##### EXERCISE DATA
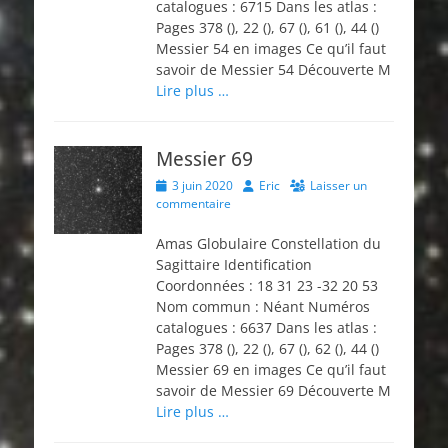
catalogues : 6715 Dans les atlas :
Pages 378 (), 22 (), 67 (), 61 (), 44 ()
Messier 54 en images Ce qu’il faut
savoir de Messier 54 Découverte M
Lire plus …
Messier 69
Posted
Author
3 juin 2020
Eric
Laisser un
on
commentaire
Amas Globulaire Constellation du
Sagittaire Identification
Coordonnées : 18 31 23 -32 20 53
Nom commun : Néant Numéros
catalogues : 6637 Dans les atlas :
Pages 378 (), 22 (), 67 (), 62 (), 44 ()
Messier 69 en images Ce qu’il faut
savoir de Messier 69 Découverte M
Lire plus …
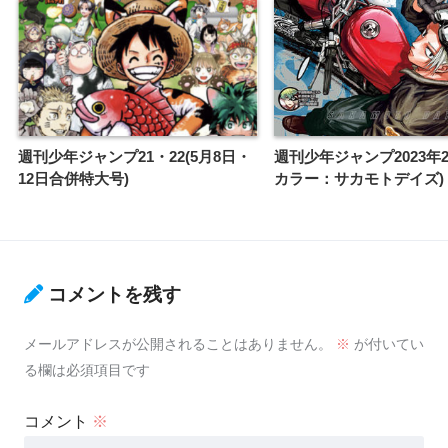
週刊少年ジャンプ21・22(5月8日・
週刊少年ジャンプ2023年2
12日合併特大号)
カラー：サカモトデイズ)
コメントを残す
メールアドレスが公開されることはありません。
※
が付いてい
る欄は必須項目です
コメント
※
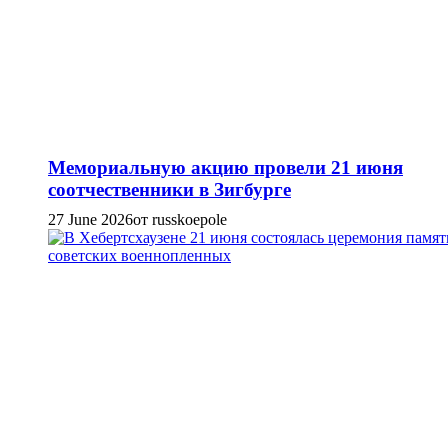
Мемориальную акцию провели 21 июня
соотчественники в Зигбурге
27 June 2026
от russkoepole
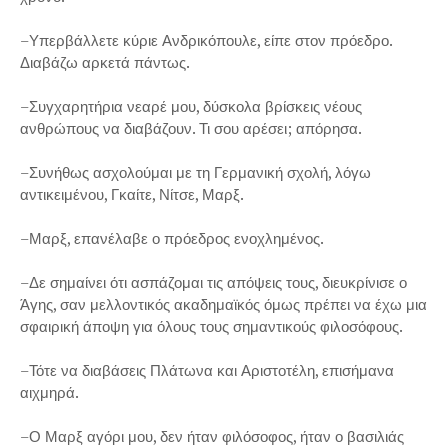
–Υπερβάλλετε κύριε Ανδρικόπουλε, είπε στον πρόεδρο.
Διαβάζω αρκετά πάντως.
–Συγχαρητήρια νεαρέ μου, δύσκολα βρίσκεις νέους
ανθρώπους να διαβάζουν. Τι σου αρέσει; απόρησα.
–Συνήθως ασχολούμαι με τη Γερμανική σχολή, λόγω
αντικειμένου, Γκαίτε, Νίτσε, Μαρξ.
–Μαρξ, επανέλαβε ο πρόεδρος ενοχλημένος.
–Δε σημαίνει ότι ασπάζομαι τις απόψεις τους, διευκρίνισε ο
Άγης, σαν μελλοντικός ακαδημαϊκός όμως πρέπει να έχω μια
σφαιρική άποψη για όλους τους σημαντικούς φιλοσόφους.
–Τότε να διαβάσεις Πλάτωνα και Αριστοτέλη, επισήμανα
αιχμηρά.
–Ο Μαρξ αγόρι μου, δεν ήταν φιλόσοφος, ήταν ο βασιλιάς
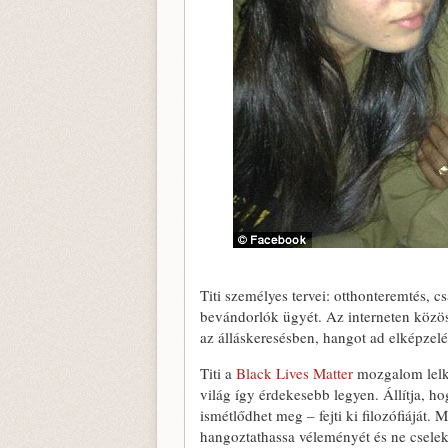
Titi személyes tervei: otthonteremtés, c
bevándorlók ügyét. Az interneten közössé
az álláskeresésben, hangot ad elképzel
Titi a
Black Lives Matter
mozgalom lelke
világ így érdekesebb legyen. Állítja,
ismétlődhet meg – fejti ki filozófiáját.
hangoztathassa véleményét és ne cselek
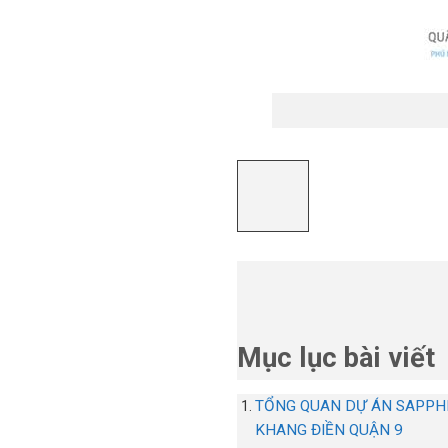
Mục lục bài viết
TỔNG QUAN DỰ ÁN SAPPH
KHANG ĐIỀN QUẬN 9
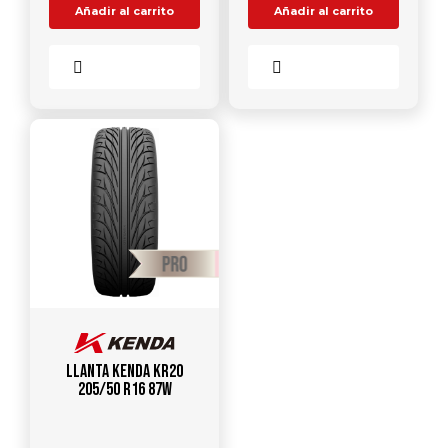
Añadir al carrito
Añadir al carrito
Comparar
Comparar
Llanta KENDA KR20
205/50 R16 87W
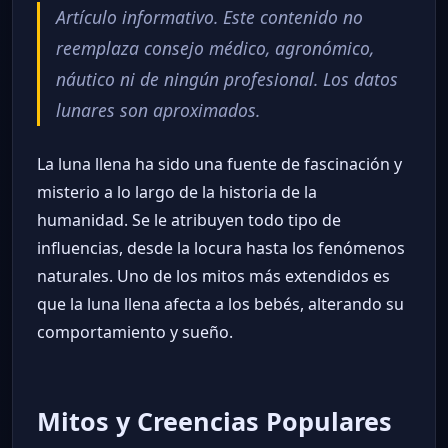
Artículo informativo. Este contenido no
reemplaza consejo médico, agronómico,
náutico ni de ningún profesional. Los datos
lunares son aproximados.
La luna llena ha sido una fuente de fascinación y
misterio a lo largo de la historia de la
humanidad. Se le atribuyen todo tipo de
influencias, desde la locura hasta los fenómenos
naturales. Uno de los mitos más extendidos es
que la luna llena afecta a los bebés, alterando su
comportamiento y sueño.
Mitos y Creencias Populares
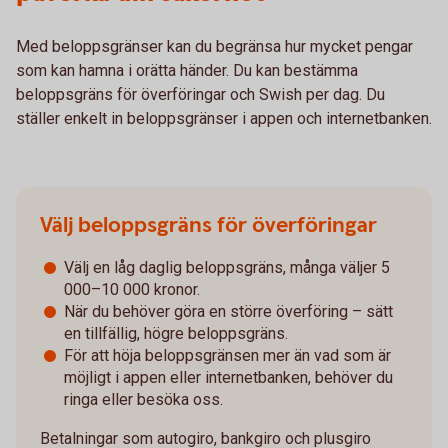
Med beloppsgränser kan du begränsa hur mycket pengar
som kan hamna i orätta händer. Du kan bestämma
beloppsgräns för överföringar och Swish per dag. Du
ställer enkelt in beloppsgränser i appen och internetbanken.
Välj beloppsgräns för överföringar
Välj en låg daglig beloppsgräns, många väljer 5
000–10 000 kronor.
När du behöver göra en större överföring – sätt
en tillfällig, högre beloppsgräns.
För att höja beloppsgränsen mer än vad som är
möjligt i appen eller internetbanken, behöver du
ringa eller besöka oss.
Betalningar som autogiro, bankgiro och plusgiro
##########
PROBLEM TO WORK ON => In your copy, repeat each record exactly and include no pictures.

RESULT OF THE EXERCISE =>
catalogues : 6715 Dans les atlas :
Pages 378 (), 22 (), 67 (), 61 (), 44 ()
Messier 54 en images Ce qu’il faut
savoir de Messier 54 Découverte M
Lire plus …
Messier 69
Posted
Author
3 juin 2020
Eric
Laisser un
on
commentaire
Amas Globulaire Constellation du
Sagittaire Identification
Coordonnées : 18 31 23 -32 20 53
Nom commun : Néant Numéros
catalogues : 6637 Dans les atlas :
Pages 378 (), 22 (), 67 (), 62 (), 44 ()
Messier 69 en images Ce qu’il faut
savoir de Messier 69 Découverte M
Lire plus …
週刊少年ジャンプ21・22(5月8日・
週刊少年ジャンプ2023年2
12日合併特大号)
カラー：サカモトデイズ)
コメントを残す
メールアドレスが公開されることはありません。
※
が付いてい
る欄は必須項目です
コメント
※
Мемориальную акцию провели 21 июня
соотчественники в Зигбурге
27 June 2026
от russkoepole
–Υπερβάλλετε κύριε Ανδρικόπουλε, είπε στον πρόεδρο.
Διαβάζω αρκετά πάντως.
–Συγχαρητήρια νεαρέ μου, δύσκολα βρίσκεις νέους
ανθρώπους να διαβάζουν. Τι σου αρέσει; απόρησα.
–Συνήθως ασχολούμαι με τη Γερμανική σχολή, λόγω
αντικειμένου, Γκαίτε, Νίτσε, Μαρξ.
–Μαρξ, επανέλαβε ο πρόεδρος ενοχλημένος.
–Δε σημαίνει ότι ασπάζομαι τις απόψεις τους, διευκρίνισε ο
Άγης, σαν μελλοντικός ακαδημαϊκός όμως πρέπει να έχω μια
σφαιρική άποψη για όλους τους σημαντικούς φιλοσόφους.
–Τότε να διαβάσεις Πλάτωνα και Αριστοτέλη, επισήμανα
αιχμηρά.
–Ο Μαρξ αγόρι μου, δεν ήταν φιλόσοφος, ήταν ο βασιλιάς
Titi személyes tervei: otthonteremtés, c
bevándorlók ügyét. Az interneten közössé
az álláskeresésben, hangot ad elképzel
Titi a
Black Lives Matter
mozgalom lelke
világ így érdekesebb legyen. Állítja,
ismétlődhet meg – fejti ki filozófiáját.
hangoztathassa véleményét és ne cselek
Mục lục bài viết
TỔNG QUAN DỰ ÁN SAPPH
KHANG ĐIỀN QUẬN 9
Añadir al carrito
Añadir al carrito
Comparar
Comparar
Llanta KENDA KR20
205/50 R16 87W
Artículo informativo. Este contenido no
reemplaza consejo médico, agronómico,
náutico ni de ningún profesional. Los datos
lunares son aproximados.
La luna llena ha sido una fuente de fascinación y
misterio a lo largo de la historia de la
humanidad. Se le atribuyen todo tipo de
influencias, desde la locura hasta los fenómenos
naturales. Uno de los mitos más extendidos es
que la luna llena afecta a los bebés, alterando su
comportamiento y sueño.
Mitos y Creencias Populares
Med beloppsgränser kan du begränsa hur mycket pengar
som kan hamna i orätta händer. Du kan bestämma
beloppsgräns för överföringar och Swish per dag. Du
ställer enkelt in beloppsgränser i appen och internetbanken.
Välj beloppsgräns för överföringar
Välj en låg daglig beloppsgräns, många väljer 5
000–10 000 kronor.
När du behöver göra en större överföring – sätt
en tillfällig, högre beloppsgräns.
För att höja beloppsgränsen mer än vad som är
möjligt i appen eller internetbanken, behöver du
ringa eller besöka oss.
Betalningar som autogiro, bankgiro och plusgiro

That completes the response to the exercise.